* _EXTRACTED DATA_:
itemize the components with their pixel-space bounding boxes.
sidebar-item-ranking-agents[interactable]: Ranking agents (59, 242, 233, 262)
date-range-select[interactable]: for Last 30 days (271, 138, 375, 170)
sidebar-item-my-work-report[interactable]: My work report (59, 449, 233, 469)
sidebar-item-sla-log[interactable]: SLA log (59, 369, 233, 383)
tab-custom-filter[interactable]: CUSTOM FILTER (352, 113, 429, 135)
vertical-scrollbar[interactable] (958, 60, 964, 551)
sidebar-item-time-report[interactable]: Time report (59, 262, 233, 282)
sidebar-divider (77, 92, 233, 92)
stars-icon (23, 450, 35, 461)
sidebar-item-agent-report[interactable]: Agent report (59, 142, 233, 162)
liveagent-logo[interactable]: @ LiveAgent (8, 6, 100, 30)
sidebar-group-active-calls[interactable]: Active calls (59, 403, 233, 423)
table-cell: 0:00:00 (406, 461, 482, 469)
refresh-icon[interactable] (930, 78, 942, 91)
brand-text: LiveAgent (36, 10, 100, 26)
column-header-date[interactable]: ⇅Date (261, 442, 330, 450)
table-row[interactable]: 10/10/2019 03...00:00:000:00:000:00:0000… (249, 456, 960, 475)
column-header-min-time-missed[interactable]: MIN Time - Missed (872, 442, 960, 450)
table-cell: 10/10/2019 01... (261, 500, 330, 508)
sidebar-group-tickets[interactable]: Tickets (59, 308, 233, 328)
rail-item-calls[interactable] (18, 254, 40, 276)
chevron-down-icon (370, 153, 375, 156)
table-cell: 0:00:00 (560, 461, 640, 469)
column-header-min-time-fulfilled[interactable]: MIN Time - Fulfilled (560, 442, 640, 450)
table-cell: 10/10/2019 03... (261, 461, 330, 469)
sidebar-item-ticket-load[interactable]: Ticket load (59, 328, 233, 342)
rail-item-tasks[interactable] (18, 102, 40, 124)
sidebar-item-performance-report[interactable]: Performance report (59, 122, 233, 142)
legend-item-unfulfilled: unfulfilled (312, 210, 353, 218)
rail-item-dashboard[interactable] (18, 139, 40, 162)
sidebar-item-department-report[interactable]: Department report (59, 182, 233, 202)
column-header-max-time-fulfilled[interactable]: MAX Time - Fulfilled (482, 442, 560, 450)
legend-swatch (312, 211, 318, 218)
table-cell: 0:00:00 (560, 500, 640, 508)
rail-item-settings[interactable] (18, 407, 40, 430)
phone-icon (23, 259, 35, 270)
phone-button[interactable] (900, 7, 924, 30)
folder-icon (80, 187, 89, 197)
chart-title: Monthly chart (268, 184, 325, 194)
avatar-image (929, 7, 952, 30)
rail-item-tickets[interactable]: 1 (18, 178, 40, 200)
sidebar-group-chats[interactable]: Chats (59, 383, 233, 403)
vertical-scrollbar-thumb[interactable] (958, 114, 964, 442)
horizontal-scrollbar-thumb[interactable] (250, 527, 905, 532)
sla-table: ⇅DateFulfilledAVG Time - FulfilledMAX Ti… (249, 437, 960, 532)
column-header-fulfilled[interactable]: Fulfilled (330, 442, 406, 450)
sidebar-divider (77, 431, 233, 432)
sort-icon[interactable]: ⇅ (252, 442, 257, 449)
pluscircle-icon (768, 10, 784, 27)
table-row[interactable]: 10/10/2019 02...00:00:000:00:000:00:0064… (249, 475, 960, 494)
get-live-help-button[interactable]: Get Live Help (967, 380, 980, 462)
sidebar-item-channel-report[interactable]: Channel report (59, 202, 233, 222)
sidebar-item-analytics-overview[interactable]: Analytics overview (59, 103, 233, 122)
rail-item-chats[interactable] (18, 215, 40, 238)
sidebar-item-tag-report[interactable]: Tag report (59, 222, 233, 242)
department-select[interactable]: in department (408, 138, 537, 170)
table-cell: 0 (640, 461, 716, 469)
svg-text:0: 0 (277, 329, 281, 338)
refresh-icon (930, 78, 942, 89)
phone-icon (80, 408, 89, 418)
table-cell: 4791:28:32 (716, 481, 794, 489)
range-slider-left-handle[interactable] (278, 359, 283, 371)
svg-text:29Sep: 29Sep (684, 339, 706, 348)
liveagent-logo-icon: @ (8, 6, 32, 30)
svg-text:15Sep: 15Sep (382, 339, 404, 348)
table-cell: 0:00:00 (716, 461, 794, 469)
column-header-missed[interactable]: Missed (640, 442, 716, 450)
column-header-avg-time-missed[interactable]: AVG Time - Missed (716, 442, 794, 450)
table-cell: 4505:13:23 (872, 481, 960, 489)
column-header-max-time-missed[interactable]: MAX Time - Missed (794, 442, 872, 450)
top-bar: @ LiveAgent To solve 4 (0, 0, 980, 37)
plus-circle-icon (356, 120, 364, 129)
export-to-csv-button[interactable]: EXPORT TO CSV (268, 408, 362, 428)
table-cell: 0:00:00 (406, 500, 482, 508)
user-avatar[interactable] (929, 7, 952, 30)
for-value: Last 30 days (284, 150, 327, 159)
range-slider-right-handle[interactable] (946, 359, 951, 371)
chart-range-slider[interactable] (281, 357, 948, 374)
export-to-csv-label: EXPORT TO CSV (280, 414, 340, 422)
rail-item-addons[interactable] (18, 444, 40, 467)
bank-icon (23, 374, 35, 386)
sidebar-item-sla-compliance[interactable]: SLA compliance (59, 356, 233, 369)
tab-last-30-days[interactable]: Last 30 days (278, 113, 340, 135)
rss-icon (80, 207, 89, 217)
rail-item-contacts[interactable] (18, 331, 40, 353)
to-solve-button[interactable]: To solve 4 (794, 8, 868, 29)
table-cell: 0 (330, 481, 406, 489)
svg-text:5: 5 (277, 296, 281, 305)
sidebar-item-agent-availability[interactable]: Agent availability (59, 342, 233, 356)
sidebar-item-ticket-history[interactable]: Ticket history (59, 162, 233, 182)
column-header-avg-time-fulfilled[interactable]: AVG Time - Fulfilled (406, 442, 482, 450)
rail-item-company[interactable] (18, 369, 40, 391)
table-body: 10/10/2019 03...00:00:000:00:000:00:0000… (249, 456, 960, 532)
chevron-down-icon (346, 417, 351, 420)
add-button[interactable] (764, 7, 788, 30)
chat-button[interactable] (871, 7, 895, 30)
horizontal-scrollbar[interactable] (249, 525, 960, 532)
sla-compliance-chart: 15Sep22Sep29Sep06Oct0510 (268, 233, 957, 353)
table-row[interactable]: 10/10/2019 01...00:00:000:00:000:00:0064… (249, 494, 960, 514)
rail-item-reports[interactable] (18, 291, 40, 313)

* _ABOUT THIS EXERCISE_:
In the records above, how many lines include the string "thumb"? Answer with only the number.

* _RESPONSE_:
2